Lectura íntima de Gabriel García Márquez
(Fragmento)
Gerald Martin, Gabriel García Márquez: una vida, Debate, España, 2009, 768 p.
Hay cuatro certezas que el libro de Gerald Martin ha contribuido a reafirmar en mí: que Dios, si existe, debe ser mujer; que sólo los grandes mentirosos pueden ser buenos novelistas; que lo único que puede salvar al hombre de la miseria metafísica es la imaginación y que el gran arte sólo es posible en los países azotados por la desventura. Al presentar la biografía de Gabriel García Márquez en Bogotá, Gonzalo Mallarino, uno de los primeros amigos que Gabo tuvo en Bogotá, dijo que la vida de este autor es una mentira fantástica y maravillosa.
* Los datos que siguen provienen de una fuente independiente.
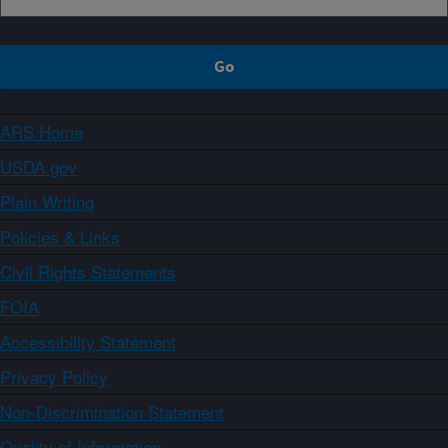
ARS Home
USDA.gov
Plain Writing
Policies & Links
Civil Rights Statements
FOIA
Accessibility Statement
Privacy Policy
Non-Discrimination Statement
Quality of Information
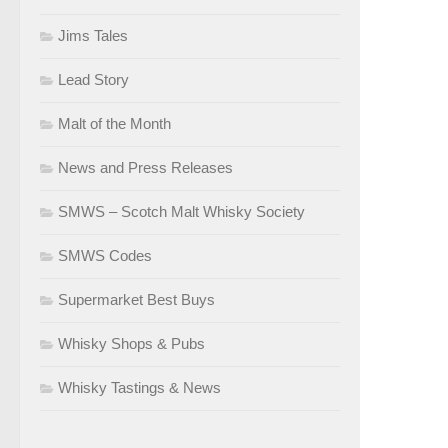
Jims Tales
Lead Story
Malt of the Month
News and Press Releases
SMWS – Scotch Malt Whisky Society
SMWS Codes
Supermarket Best Buys
Whisky Shops & Pubs
Whisky Tastings & News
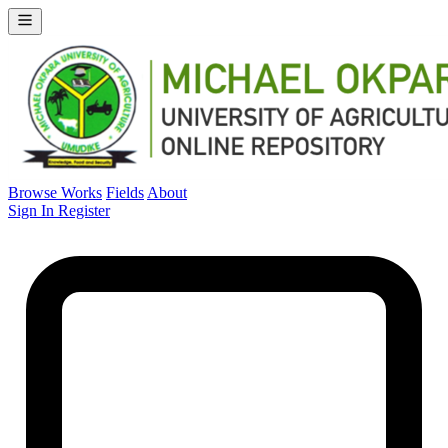
Browse Works
Fields
About
Sign In
Register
Efectivamente, desde que comencé a leer la novela de Martin no pude parar: llevaba el gordo libro a mi estudio de arriba y mi estudio de abajo, al baño, el jardín, el comedor y la cocina, lo llevé al hotel en Lechuguillas donde pasé con mi familia unos días espléndidos… Fue tanta la obsesión por ese libro que cuando le pregunté a mi esposa, “¿Te leo?”, ella respondió: “Ya deja esa manía, parece que estás enamorado de GM.” Ciertamente, lo asumo: si ha habido una obsesión notable y hasta censurable en mi existencia es GM, su obra y su vida, tanto así que leí Cien años de soledad de principio a fin acostado en una pensión de Cali y que mi primera novela fue acusada con justa razón de tener una fuerte influencia de las artimañas del rey de Aracataca y se llegó a hablar de plagio —cosa que el mismo GM desmintió públicamente (yo le había regalado mi primera novela con una dedicatoria que decía así: “Para Gabriel García, a quien pienso matar… literariamente”: año 1976, local de la revista Alternativa, Bogotá).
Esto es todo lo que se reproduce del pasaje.